How to build a good database for AI and machine learning?

How to build a good database for AI and machine learning?

Understanding the business problem and solving it is the main objective of any AI or data science project within a company. But after understanding the problem, do you have the data you need to drive the business outcome? Are the data ready to be used for analysis, AI, and data science? Understanding the data is a fundamental step in creating AI and data science solutions.

The quality and availability of data are crucial for the success of AI models, to ensure they are accurate and useful. Therefore, data experts must use data cleaning and normalization techniques to ensure that data is consistent and accurate. In addition, machine learning models need high-quality training and validation datasets to produce accurate results. AI teams must also adopt an iterative approach in developing models, continuously testing and adjusting models based on results. For image-based AI models, data teams need accurately labeled and high-quality datasets to ensure accurate results. Some techniques, such as active learning and crowdsourcing, can help label data more efficiently.

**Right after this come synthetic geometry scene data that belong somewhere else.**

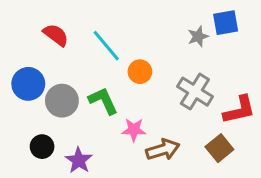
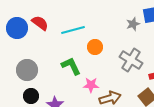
cyan line: (106, 46) -> (73, 30), turned -65
blue circle: (28, 84) -> (17, 28), moved
gray circle: (62, 101) -> (27, 70), moved

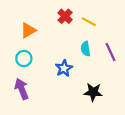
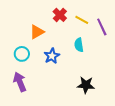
orange triangle: (28, 30) -> (37, 32), moved
purple line: (111, 52) -> (102, 27), moved
blue star: (64, 68) -> (52, 56), moved

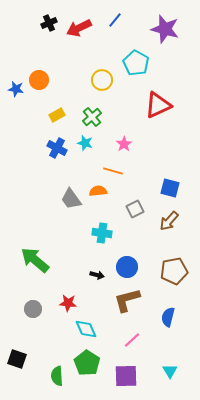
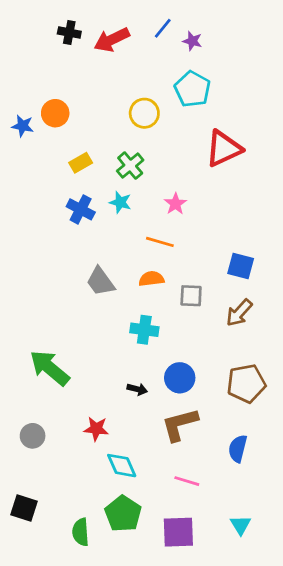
black cross: (49, 23) -> (69, 33), turned 35
purple star: (165, 29) -> (192, 41), moved, size x0.5
orange semicircle: (98, 191) -> (151, 279), moved
gray square: (135, 209) -> (191, 296), turned 30
gray circle: (33, 309) -> (33, 436), moved
pink line: (132, 340) -> (187, 481), turned 60

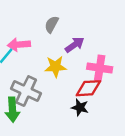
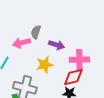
pink arrow: (19, 45) -> (21, 43), moved
purple arrow: (75, 45) -> (57, 45), turned 63

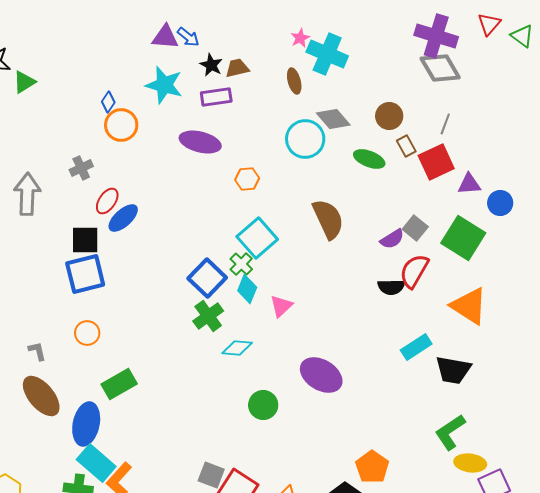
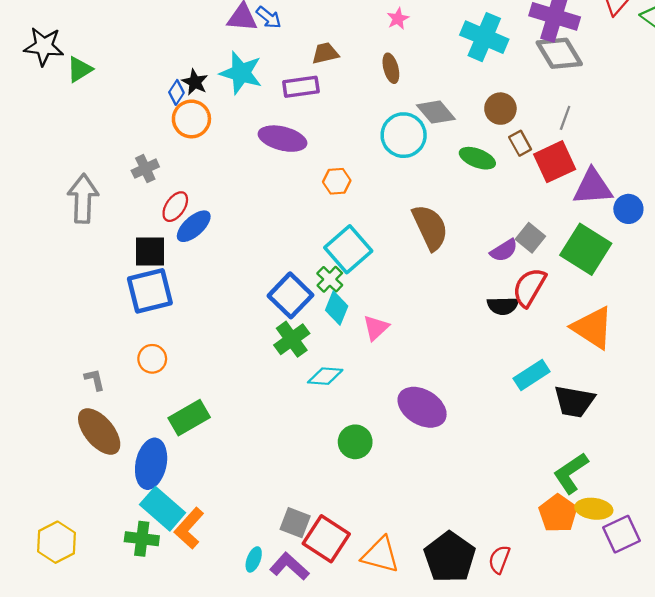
cyan cross: (327, 54) -> (484, 37), moved
black star: (211, 65) -> (195, 82), moved
purple triangle: (469, 184) -> (593, 187), size x1.5
orange pentagon: (372, 467) -> (558, 513), moved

Moreover, it is important to ensure the privacy and security of data used in AI models. Encryption and anonymization techniques can help maintain data privacy and security. Ultimately, data science and AI require a collaborative approach. Multidisciplinary teams that include data experts, software developers, and domain-specific experts must work together to avoid biases and promote accuracy.? Through this blog, we want to show you how to prepare your dataset for use in Arkangel AI , taking into account what type of data you are using and the project you want to carry out.

How to improve your data?

Once you have imported data is time to understand and clean your data. We perform an automatic analysis and suggest best practices for it.

Preparing your data is an iterative process. Even if you clean and prep your training data prior to use it, you can still improve its quality by assessing features during EDA (Exploratory Data Analysis).

  1. EDA1 (data ingest)?: detect issues in your data like Outliers, Inliers, Excess zero and Disguised missing values.

No alt text provided for this image

2. Investigate feature importance: calculate the significance of each feature and correlation with the prediction target selected, with our platform this step is done automatically. With these you can assess you data and improve it in at EDA2 and keep iterating.

Tabular Data

Basic requirements:

  • The data must be in a flat file, tabular, and saved as a CSV file.
  • Each record must be a line in the file and the supporting variables must be columns.
  • The first column must be the subject_id which must be a number for each record.

1. For Classification (multiclass/multilabel) projects

  • You must have a column that includes the target you are trying to predict, which must be categorical.

As a rule of thumb: We recommend having a maximum number of 10 categories. If you need more than 10 try to divide the problem into multiple prediction steps.

2. For Regression projects

  • You must have a column that includes the target you are trying to predict, which must be a number.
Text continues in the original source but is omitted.